Supplied records START

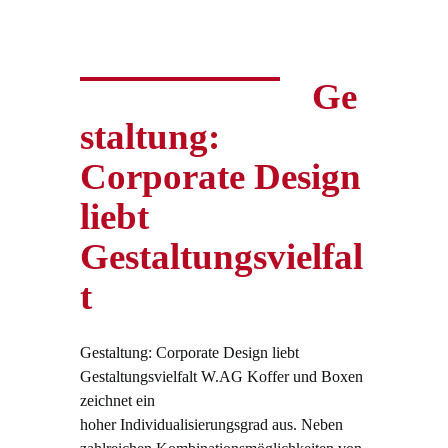
Ge
staltung:
Corporate Design
liebt
Gestaltungsvielfal
t
Gestaltung: Corporate Design liebt
Gestaltungsvielfalt W.AG Koffer und Boxen
zeichnet ein
hoher Individualisierungsgrad aus. Neben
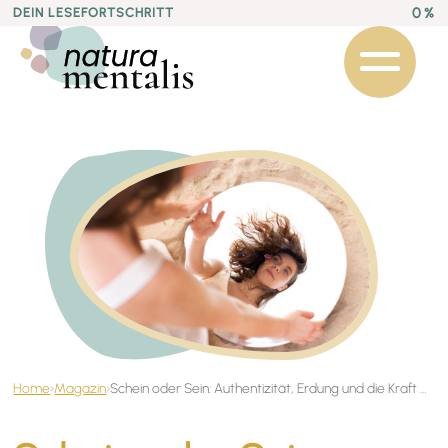
0 %
DEIN LESEFORTSCHRITT
Home
›
Magazin
›
Schein oder Sein: Authentizität, Erdung und die Kraft der Selbstwirksamkeit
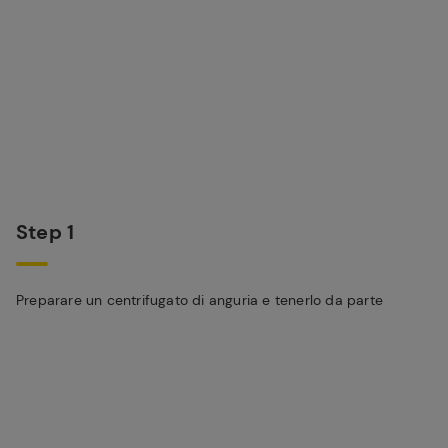
Step 1
Preparare un centrifugato di anguria e tenerlo da parte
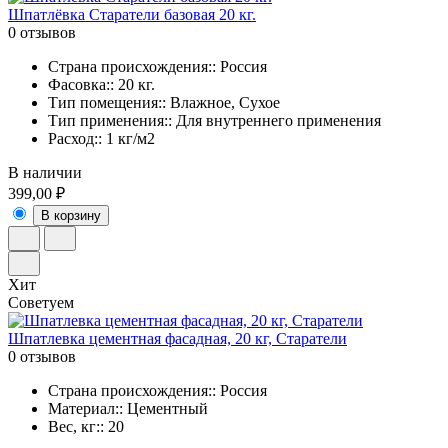
Шпатлёвка Старатели базовая 20 кг.
0 отзывов
Страна происхождения:: Россия
Фасовка:: 20 кг.
Тип помещения:: Влажное, Сухое
Тип применения:: Для внутреннего применения
Расход:: 1 кг/м2
В наличии
399,00 ₽
В корзину
Хит
Советуем
Шпатлевка цементная фасадная, 20 кг, Старатели
0 отзывов
Страна происхождения:: Россия
Материал:: Цементный
Вес, кг:: 20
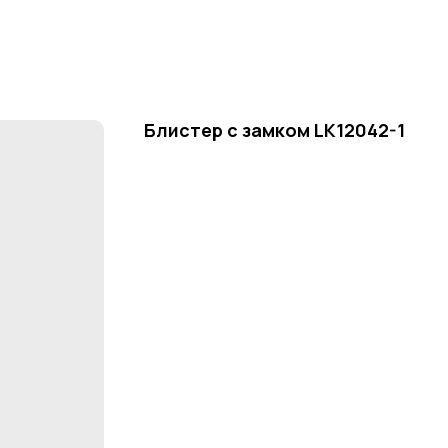
Блистер с замком LK12042-1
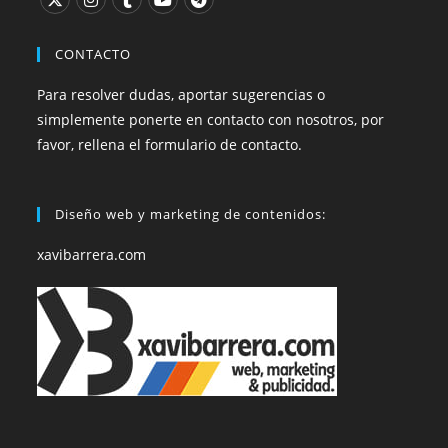
CONTACTO
Para resolver dudas, aportar sugerencias o
simplemente ponerte en contacto con nosotros, por
favor, rellena el formulario de contacto.
Diseño web y marketing de contenidos:
xavibarrera.com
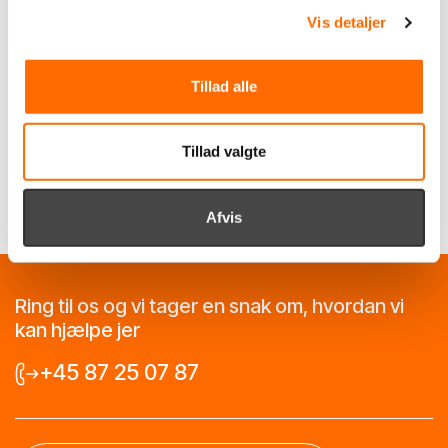
Vis detaljer
PIM-system
PIMpilot
Pimcore
Prestashop
Shopify
Softwareudvikling
Support
Umbraco
Webshop
Tillad alle
Website
WooCommerce
WordPress
Tillad valgte
Afvis
Ring til os og vi tager en snak om, hvordan vi
kan hjælpe jer
+45 87 25 07 87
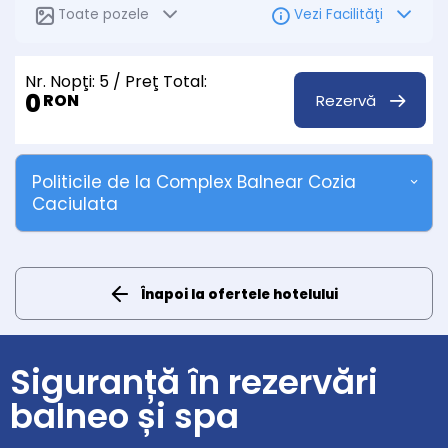
Toate pozele
Vezi Facilităţi
Nr. Nopţi:
5
/ Preţ Total:
0
Rezervă
RON
Politicile de la Complex Balnear Cozia
Caciulata
Înapoi la ofertele hotelului
Siguranță în rezervări
balneo și spa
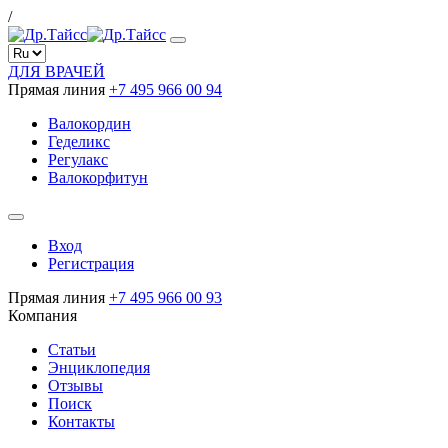
/
ДЛЯ ВРАЧЕЙ
Прямая линия
+7 495 966 00 94
Валокордин
Геделикс
Регулакс
Валокорфитун
Вход
Регистрация
Прямая линия
+7 495 966 00 93
Компания
Статьи
Энциклопедия
Отзывы
Поиск
Контакты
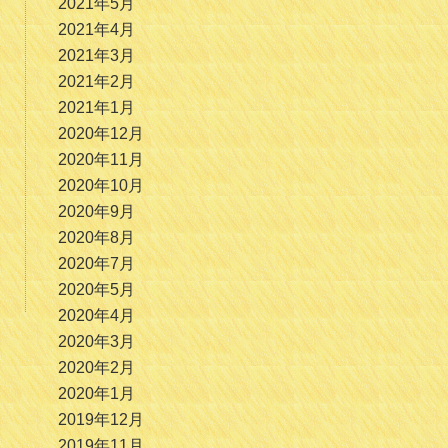
2021年5月
2021年4月
2021年3月
2021年2月
2021年1月
2020年12月
2020年11月
2020年10月
2020年9月
2020年8月
2020年7月
2020年5月
2020年4月
2020年3月
2020年2月
2020年1月
2019年12月
2019年11月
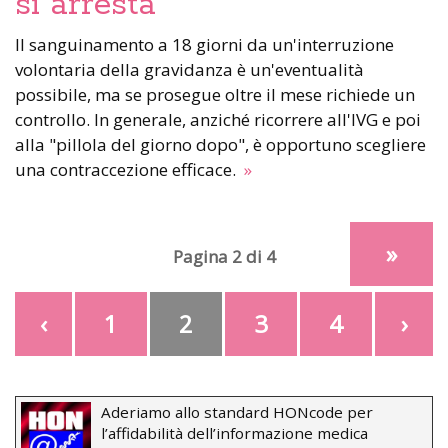
si arresta
Il sanguinamento a 18 giorni da un'interruzione
volontaria della gravidanza è un'eventualità
possibile, ma se prosegue oltre il mese richiede un
controllo. In generale, anziché ricorrere all'IVG e poi
alla "pillola del giorno dopo", è opportuno scegliere
una contraccezione efficace.
»
»
Pagina 2 di 4
‹
1
2
3
4
›
Aderiamo allo standard HONcode per
l’affidabilità dell’informazione medica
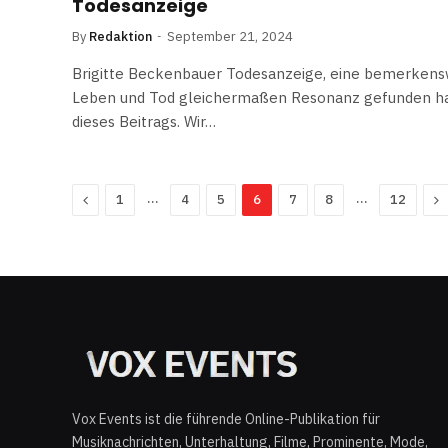
Todesanzeige
By
Redaktion
September 21, 2024
Brigitte Beckenbauer Todesanzeige, eine bemerkensw
Leben und Tod gleichermaßen Resonanz gefunden hab
dieses Beitrags. Wir…
Previous
…
…
N
1
4
5
6
7
8
12
Vox Events ist die führende Online-Publikation für
Musiknachrichten, Unterhaltung, Filme, Prominente, Mode,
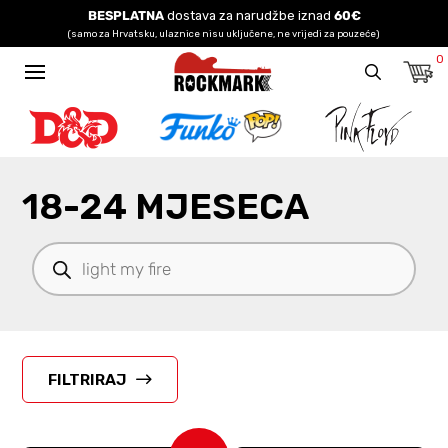
BESPLATNA
dostava za narudžbe iznad
60€
(samo za Hrvatsku, ulaznice nisu uključene, ne vrijedi za pouzeće)
0
18-24 MJESECA
Products
search
FILTRIRAJ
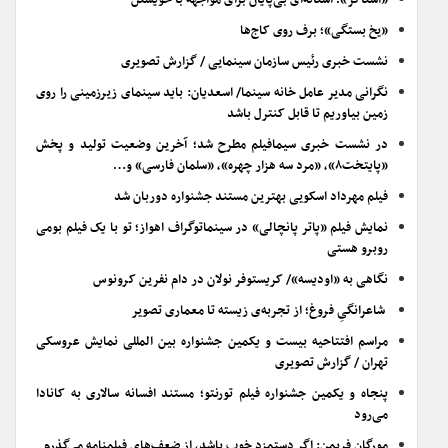
«استاکر»؛ آستانه‌ای بی‌پایان برای مواجهه با خویشتن
«یخ بستگی»؛ برف روی کاج‌ها
نشست خبری رئیس سازمان سینمایی / گزارش تصویری
نگرانی مدیر عامل خانه سینما/ اسعدیان: باید سینمای زیرزمینی را روی
زمین بیاوریم تا قابل کنترل باشد
در نشست خبری سیمافیلم مطرح شد؛ آخرین وضعیت تولید و پخش
«پایتخت۸»، «مرد سه هزار چهره»، «سلمان فارسی» و…
فیلم مهرداد اسکویی بهترین مستند جشنواره دوربان شد
نمایش فیلم «پاتر پانچالی» در سینماتوگراف اهواز؛ تو با یک فیلم بومی
روبرو هستی
نگاهی به «اودیسه»/ کریستوفر نولان در دام نفرین کرونوس
شاعرانگیِ فروغ؛ از تجربه‌ی زیسته تا معماری تصویر
مراسم افتتاحیه بیست و یکمین جشنواره بین المللی نمایش عروسکی
تهران / گزارش تصویری
پنجاه و یکمین جشنواره فیلم تورنتو؛ مستند افسانه سالاری به کانادا
می‌رود
مورگان فریمن: اگر دستمزد خوب باشد، از ضعف‌های فیلمنامه می‌گذرم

Supplied records END

◆ Goal of the exercise: Copy every record exactly, but skip the pictures.

◆ Answer to the exercise:
Ge
staltung:
Corporate Design
liebt
Gestaltungsvielfal
t
Gestaltung: Corporate Design liebt
Gestaltungsvielfalt W.AG Koffer und Boxen
zeichnet ein
hoher Individualisierungsgrad aus. Neben
0 %
DEIN LESEFORTSCHRITT
Home
›
Magazin
›
Schein oder Sein: Authentizität, Erdung und die Kraft der Selbstwirksamkeit
Step 1
Preparare un centrifugato di anguria e tenerlo da parte
Шпатлёвка Старатели базовая 20 кг.
0 отзывов
Страна происхождения:: Россия
Фасовка:: 20 кг.
Тип помещения:: Влажное, Сухое
Тип применения:: Для внутреннего применения
Расход:: 1 кг/м2
В наличии
399,00 ₽
В корзину
Хит
Советуем
Шпатлевка цементная фасадная, 20 кг, Старатели
0 отзывов
Страна происхождения:: Россия
Материал:: Цементный
Вес, кг:: 20
Блистер с замком LK12042-1
CONTACTO
Para resolver dudas, aportar sugerencias o
simplemente ponerte en contacto con nosotros, por
favor, rellena el formulario de contacto.
Diseño web y marketing de contenidos:
xavibarrera.com
Vis detaljer
PIM-system
PIMpilot
Pimcore
Prestashop
Shopify
Softwareudvikling
Support
Umbraco
Webshop
Tillad alle
Website
WooCommerce
WordPress
Tillad valgte
Afvis
Ring til os og vi tager en snak om, hvordan vi
kan hjælpe jer
+45 87 25 07 87
Toate pozele
Vezi Facilităţi
Nr. Nopţi:
5
/ Preţ Total:
0
Rezervă
RON
Politicile de la Complex Balnear Cozia
Caciulata
Înapoi la ofertele hotelului
Siguranță în rezervări
balneo și spa
/
ДЛЯ ВРАЧЕЙ
Прямая линия
+7 495 966 00 94
Валокордин
Геделикс
Регулакс
Валокорфитун
Вход
Регистрация
Прямая линия
+7 495 966 00 93
Компания
Статьи
Энциклопедия
Отзывы
Поиск
Контакты
2021年5月
2021年4月
2021年3月
2021年2月
2021年1月
2020年12月
2020年11月
2020年10月
2020年9月
2020年8月
2020年7月
2020年5月
2020年4月
2020年3月
2020年2月
2020年1月
2019年12月
2019年11月
si arresta
Il sanguinamento a 18 giorni da un'interruzione
volontaria della gravidanza è un'eventualità
possibile, ma se prosegue oltre il mese richiede un
controllo. In generale, anziché ricorrere all'IVG e poi
alla "pillola del giorno dopo", è opportuno scegliere
una contraccezione efficace.
»
»
Pagina 2 di 4
‹
1
2
3
4
›
Aderiamo allo standard HONcode per
l’affidabilità dell’informazione medica
Todesanzeige
By
Redaktion
September 21, 2024
Brigitte Beckenbauer Todesanzeige, eine bemerkensw
Leben und Tod gleichermaßen Resonanz gefunden hab
dieses Beitrags. Wir…
Previous
…
…
N
1
4
5
6
7
8
12
Vox Events ist die führende Online-Publikation für
Musiknachrichten, Unterhaltung, Filme, Prominente, Mode,
BESPLATNA
dostava za narudžbe iznad
60€
(samo za Hrvatsku, ulaznice nisu uključene, ne vrijedi za pouzeće)
0
18-24 MJESECA
Products
search
FILTRIRAJ
«استاکر»؛ آستانه‌ای بی‌پایان برای مواجهه با خویشتن
«یخ بستگی»؛ برف روی کاج‌ها
نشست خبری رئیس سازمان سینمایی / گزارش تصویری
نگرانی مدیر عامل خانه سینما/ اسعدیان: باید سینمای زیرزمینی را روی
زمین بیاوریم تا قابل کنترل باشد
در نشست خبری سیمافیلم مطرح شد؛ آخرین وضعیت تولید و پخش
«پایتخت۸»، «مرد سه هزار چهره»، «سلمان فارسی» و…
فیلم مهرداد اسکویی بهترین مستند جشنواره دوربان شد
نمایش فیلم «پاتر پانچالی» در سینماتوگراف اهواز؛ تو با یک فیلم بومی
روبرو هستی
نگاهی به «اودیسه»/ کریستوفر نولان در دام نفرین کرونوس
شاعرانگیِ فروغ؛ از تجربه‌ی زیسته تا معماری تصویر
مراسم افتتاحیه بیست و یکمین جشنواره بین المللی نمایش عروسکی
تهران / گزارش تصویری
پنجاه و یکمین جشنواره فیلم تورنتو؛ مستند افسانه سالاری به کانادا
می‌رود
مورگان فریمن: اگر دستمزد خوب باشد، از ضعف‌های فیلمنامه می‌گذرم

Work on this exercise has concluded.